Virat Kohli gestures to a member of a crowd during play on the first day of the fourth Test between Australia and India at the MCG
Virat Kohli gestures to a member of a crowd during play on the first day of the fourth Test between Australia and India at the MCG in December. Photograph: Asanka Ratnayake/AP

It matters, too, that Kohli excelled in all three formats, that he did so as a classically orthodox player, all timing and training. Kohli described Test cricket as the most beautiful format of all, but he loved them all, and wherever he went he took his board, his teammates, his fans and the eyeballs of the world with him. He teaches us, perhaps, that amid the tribalism and format warfare, this is all basically cricket, the same base material we all know and love. The only reliable way of securing a legacy was to master all of it.
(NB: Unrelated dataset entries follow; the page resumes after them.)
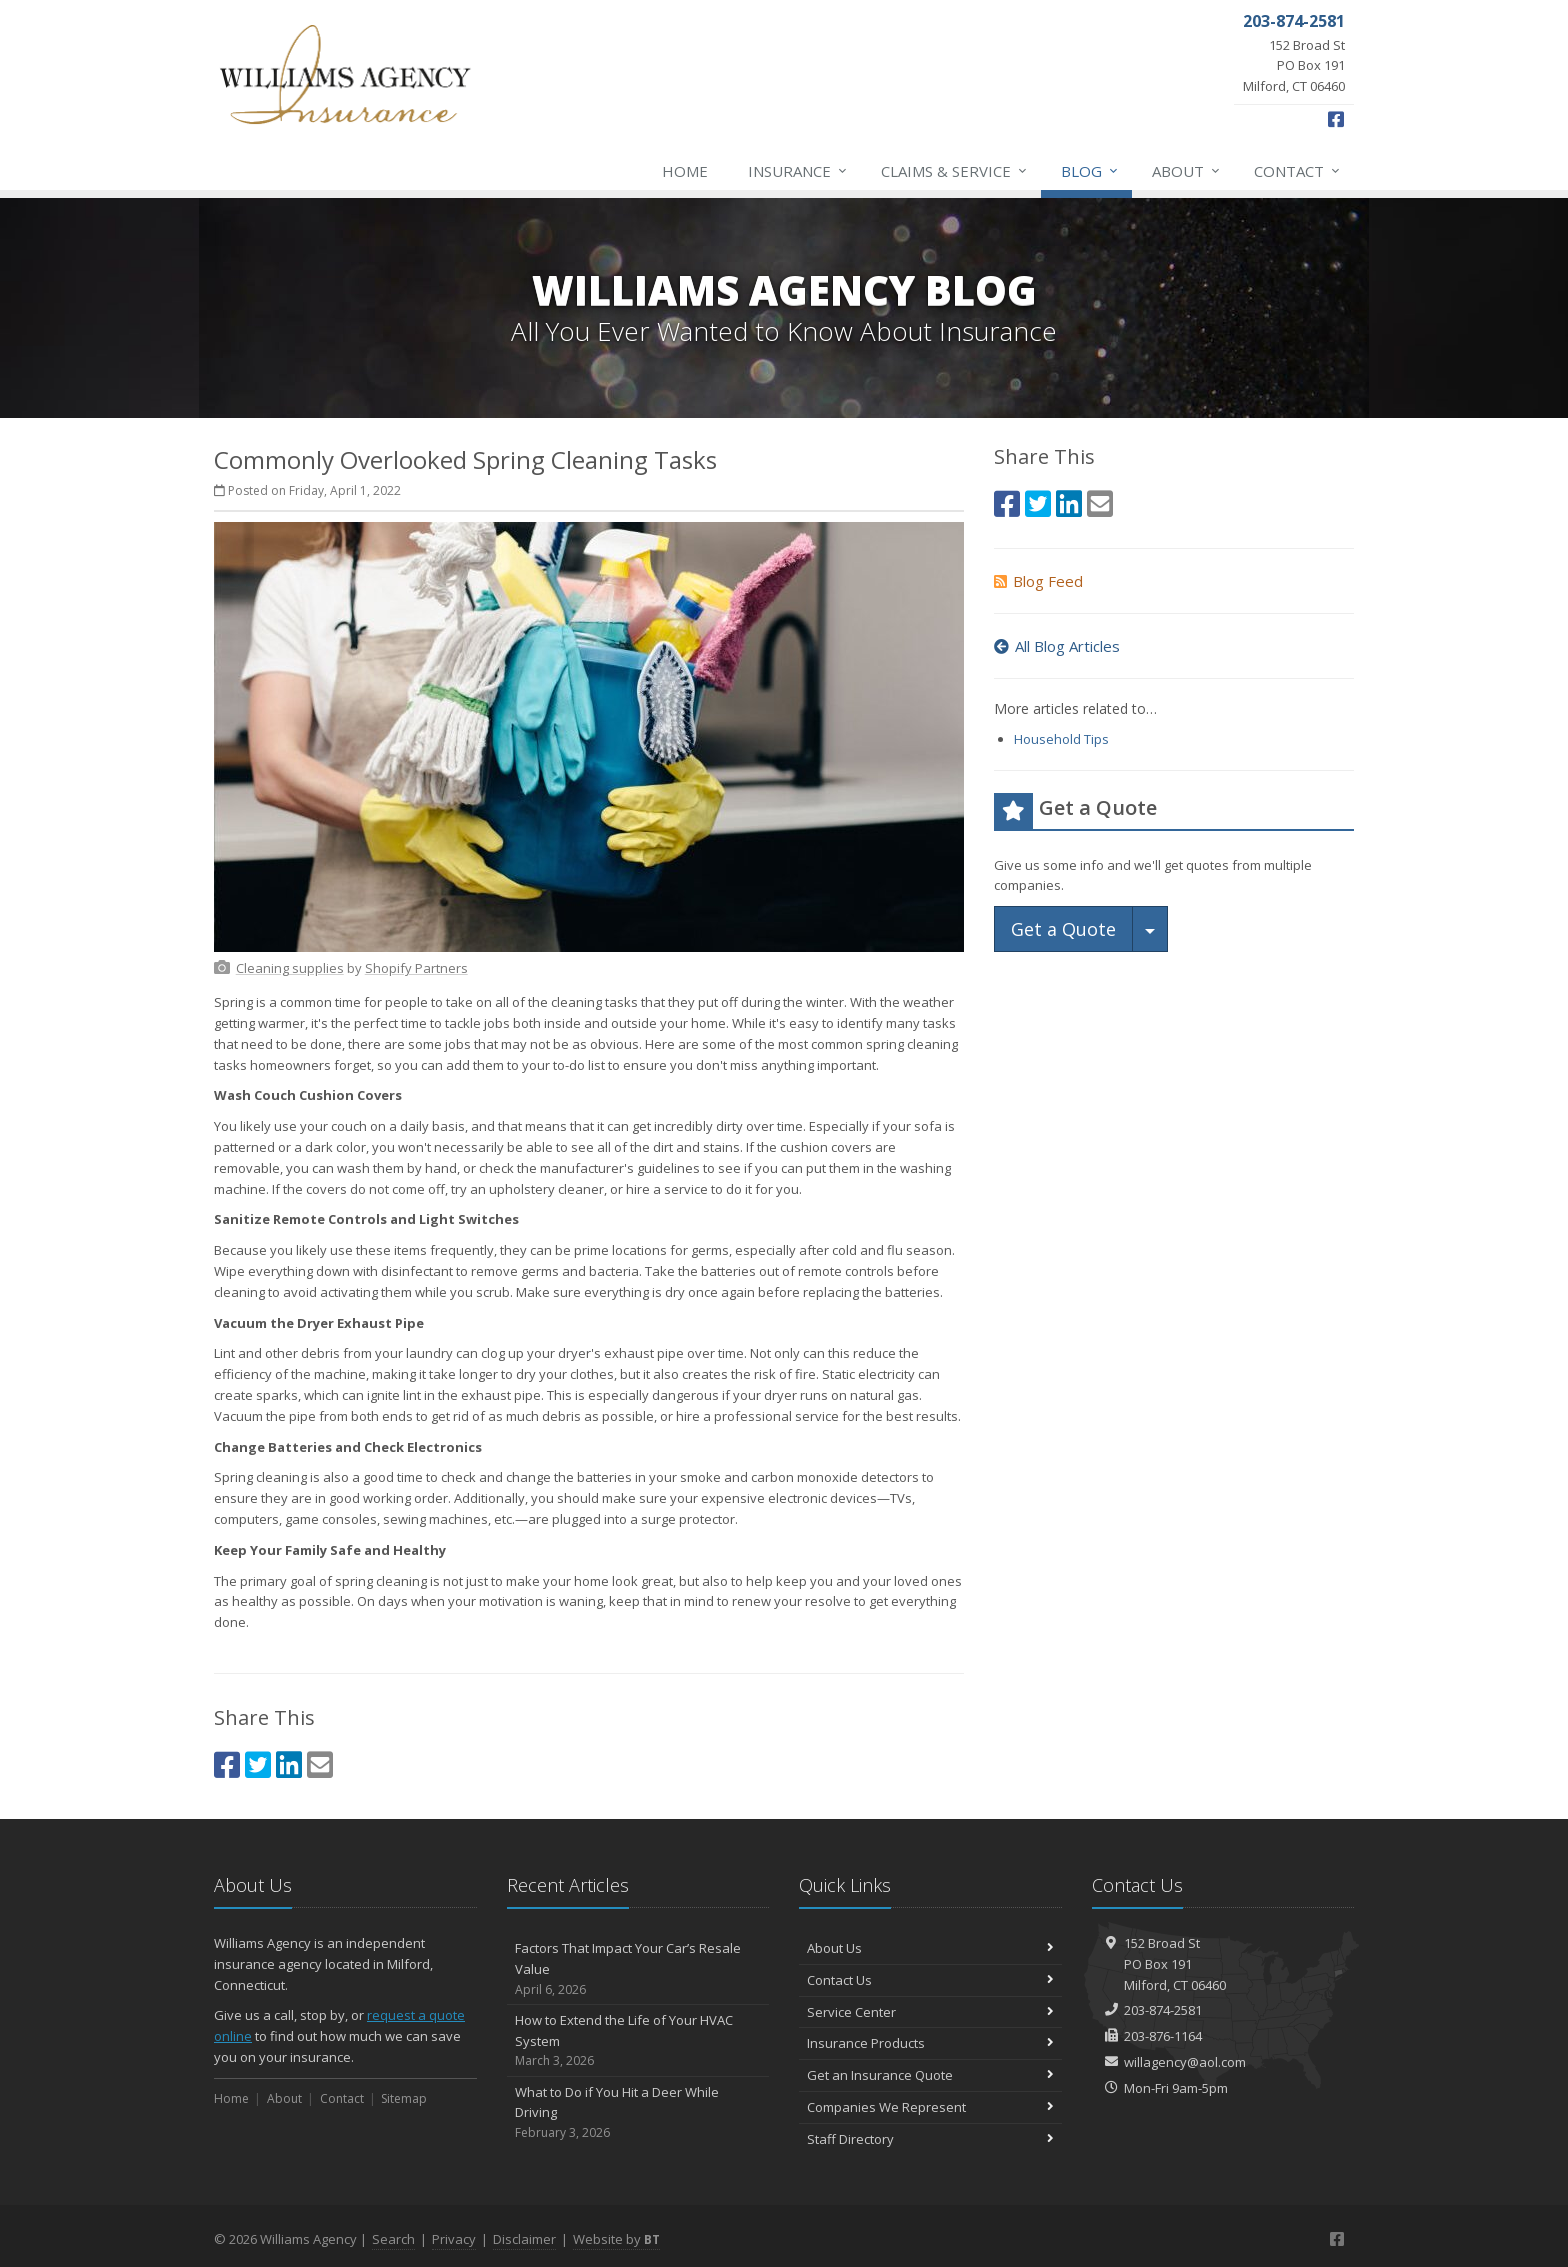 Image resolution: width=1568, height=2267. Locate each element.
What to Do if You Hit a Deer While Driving (638, 2113)
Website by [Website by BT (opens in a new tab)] (616, 2239)
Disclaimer (524, 2239)
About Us (930, 1948)
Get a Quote (1063, 929)
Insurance (798, 171)
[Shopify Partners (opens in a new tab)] (416, 968)
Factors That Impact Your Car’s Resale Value (638, 1969)
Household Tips (1061, 739)
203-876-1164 (1163, 2036)
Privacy (454, 2239)
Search (393, 2239)
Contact (1298, 171)
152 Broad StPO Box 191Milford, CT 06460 (1175, 1964)
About (1187, 171)
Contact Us (930, 1980)
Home (685, 171)
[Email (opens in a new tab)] (320, 1764)
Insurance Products (930, 2043)
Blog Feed (1038, 581)
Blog (1090, 171)
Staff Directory (930, 2139)
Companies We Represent (930, 2107)
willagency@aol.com (1185, 2062)
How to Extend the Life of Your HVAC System (638, 2041)
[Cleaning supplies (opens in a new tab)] (290, 968)
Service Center (930, 2012)
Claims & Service (955, 171)
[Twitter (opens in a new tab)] (258, 1764)
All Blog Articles (1057, 646)
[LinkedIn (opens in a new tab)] (289, 1764)
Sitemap (404, 2098)
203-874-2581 (1163, 2010)
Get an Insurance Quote (930, 2075)
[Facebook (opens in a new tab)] (1336, 119)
The finances of the game are still grossly unequal. The smaller nations still need more support. Kohli always resisted the idea that one man could sustain Test cricket by exemplar alone, always urged national boards to invest in red-ball cricket, always argued that the dominance of Twenty20 was not simply a question of finance but of standards, facilities and basic respect. In this respect he may well end up being the most consequential cricketer of his age.

The retirement of Kohli, and Rohit Sharma and Tim Southee and Anderson before him, will be greeted inevitably with heralds of doom. Test cricket’s existential crisis will never pass. In many ways the existential crisis is baked into the product, a form of sport that comes with its own in-built sense of decline. But the torch will pass: to Shubman Gill and Rishabh Pant, to Yashasvi Jaiswal and Vaibhav Suryavanshi, the teenage prodigy who already has a century in whites for India under-19s. All will tread a path Kohli blazed: the idea of cricket as a cogent whole, each part as important as the next. Kohli believed in Test cricket until it broke him. Now, more than ever, is the time to show the same faith.